Martin Jahn (c. 1620–c. 1682) is probably not a name with which you are familiar, and that is perfectly fine. For to be honest until yesterday I was not familiar with his name either. Allow me to rectify that for both of us, gentle reader.
During the Offertory at Sunday Mass, our choir performed what is commonly referred to in English as “Jesu, Joy of Man’s Desiring” by J.S. Bach. However instead of using the English adapted lyrics, with which most of us are familiar, particularly around the Advent and Christmas season, the choir sang the words of the original, earlier text by Jahn. Fortunately, our parish music director prepares handouts for Mass each Sunday containing not only the listing of the hymns which the congregation will be singing, but also the texts of the pieces which the choir sings during communion, etc.
Reading the unfamiliar words to this very familiar music, I was struck not only by their intimacy, but their hopefulness in the face of suffering. Admittedly, all translations are but an approximation of an original text. As anyone who has studied foreign languages knows, some of the subtlety of meaning is lost when a work is adapted to another tongue. That is particularly true in areas such as poetry or in lyrics, for oftentimes a composer has deliberately chosen a certain word or phrase to express a host of ideas in an economy of language.
However even in their admitted imperfection in English, this short, simple reflection of one man’s love for Christ is powerful in its sincerity: it gets down to the heart of the matter. If you have ever been in the place where Jahn clearly must have been, in order for him to be able to so succinctly express the nature of worry and pain overcome by hope and love, then this will speak to you, or to someone you love who may be going through a tough time. (And if you have not experienced such things yet yourself, just wait.)

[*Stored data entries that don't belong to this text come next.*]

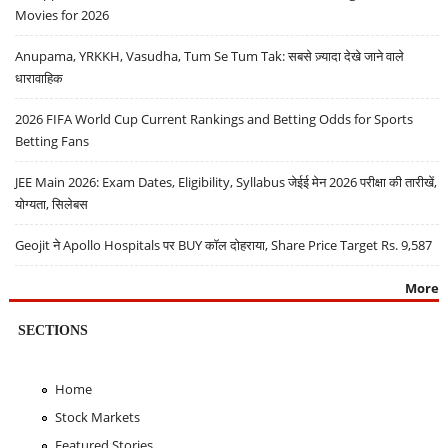
Movies for 2026
Anupama, YRKKH, Vasudha, Tum Se Tum Tak: सबसे ज़्यादा देखे जाने वाले
धारावाहिक
2026 FIFA World Cup Current Rankings and Betting Odds for Sports
Betting Fans
JEE Main 2026: Exam Dates, Eligibility, Syllabus जेईई मेन 2026 परीक्षा की तारीखें,
योग्यता, सिलेबस
Geojit ने Apollo Hospitals पर BUY कॉल दोहराया, Share Price Target Rs. 9,587
More
SECTIONS
Home
Stock Markets
Featured Stories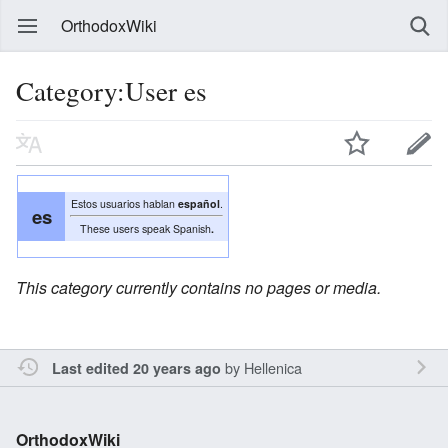
OrthodoxWiki
Category:User es
Estos usuarios hablan
español
.
es
These users speak Spanish
.
This category currently contains no pages or media.
by
Hellenica
Last edited 20 years ago
OrthodoxWiki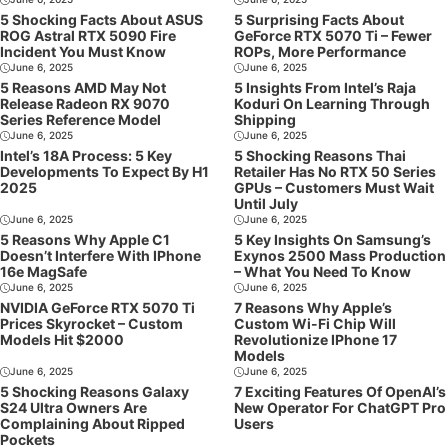
5 Shocking Facts About ASUS
5 Surprising Facts About
ROG Astral RTX 5090 Fire
GeForce RTX 5070 Ti – Fewer
Incident You Must Know
ROPs, More Performance
June 6, 2025
June 6, 2025
5 Reasons AMD May Not
5 Insights From Intel’s Raja
Release Radeon RX 9070
Koduri On Learning Through
Series Reference Model
Shipping
June 6, 2025
June 6, 2025
Intel’s 18A Process: 5 Key
5 Shocking Reasons Thai
Developments To Expect By H1
Retailer Has No RTX 50 Series
2025
GPUs – Customers Must Wait
Until July
June 6, 2025
June 6, 2025
5 Reasons Why Apple C1
5 Key Insights On Samsung’s
Doesn’t Interfere With IPhone
Exynos 2500 Mass Production
16e MagSafe
– What You Need To Know
June 6, 2025
June 6, 2025
NVIDIA GeForce RTX 5070 Ti
7 Reasons Why Apple’s
Prices Skyrocket – Custom
Custom Wi-Fi Chip Will
Models Hit $2000
Revolutionize IPhone 17
Models
June 6, 2025
June 6, 2025
5 Shocking Reasons Galaxy
7 Exciting Features Of OpenAI’s
S24 Ultra Owners Are
New Operator For ChatGPT Pro
Complaining About Ripped
Users
Pockets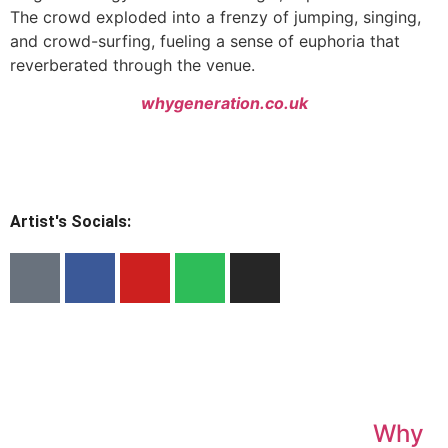
The crowd exploded into a frenzy of jumping, singing,
and crowd-surfing, fueling a sense of euphoria that
reverberated through the venue.
whygeneration.co.uk
Artist's Socials:
Why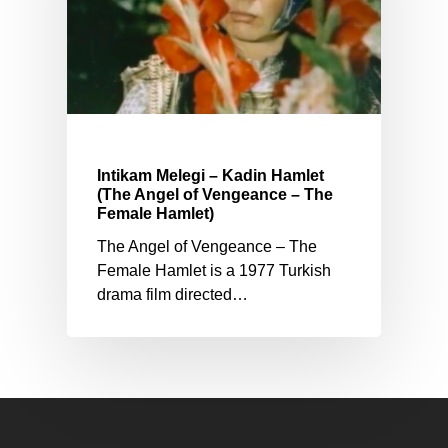
Intikam Melegi – Kadin Hamlet
(The Angel of Vengeance – The
Female Hamlet)
The Angel of Vengeance – The
Female Hamlet is a 1977 Turkish
drama film directed…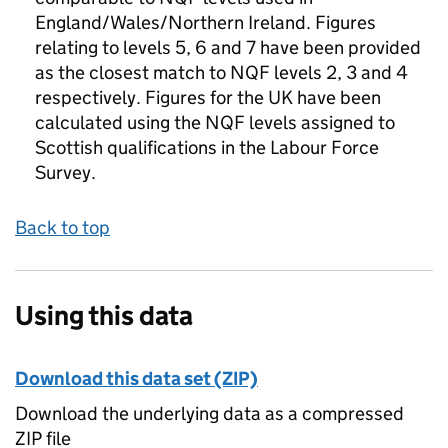
England/Wales/Northern Ireland. Figures
relating to levels 5, 6 and 7 have been provided
as the closest match to NQF levels 2, 3 and 4
respectively. Figures for the UK have been
calculated using the NQF levels assigned to
Scottish qualifications in the Labour Force
Survey.
Back to top
Using this data
Download this data set (ZIP)
Download the underlying data as a compressed
ZIP file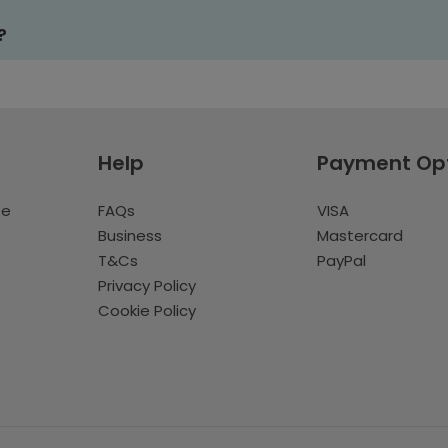
?
Help
Payment Op
te
FAQs
VISA
Business
Mastercard
T&Cs
PayPal
Privacy Policy
Cookie Policy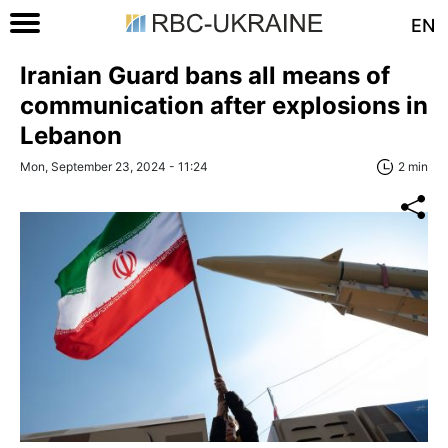
EN
Iranian Guard bans all means of
communication after explosions in
Lebanon
Mon, September 23, 2024 - 11:24
2 min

In short, these are words to keep close.
Wohl mir, daß ich Jesum habe,
Wohl mir, daß ich Jesum habe, o wie feste halt’ ich ihn,
daß er mir mein Herze labe, wenn ich krank und traurig bin.
Jesum hab’ ich, der mich liebet und sich mir zu eigen giebet,
ach drum laß’ ich Jesum nicht, wenn mir gleich mein Herze bricht.
Well for me that I have Jesus, o how strong I hold to Him,
that He might refresh my heart when sick and sad am I.
Jesus have I, who loves me and gives to me His own,
ah therefore I will not leave Jesus, when I feel my heart is breaking.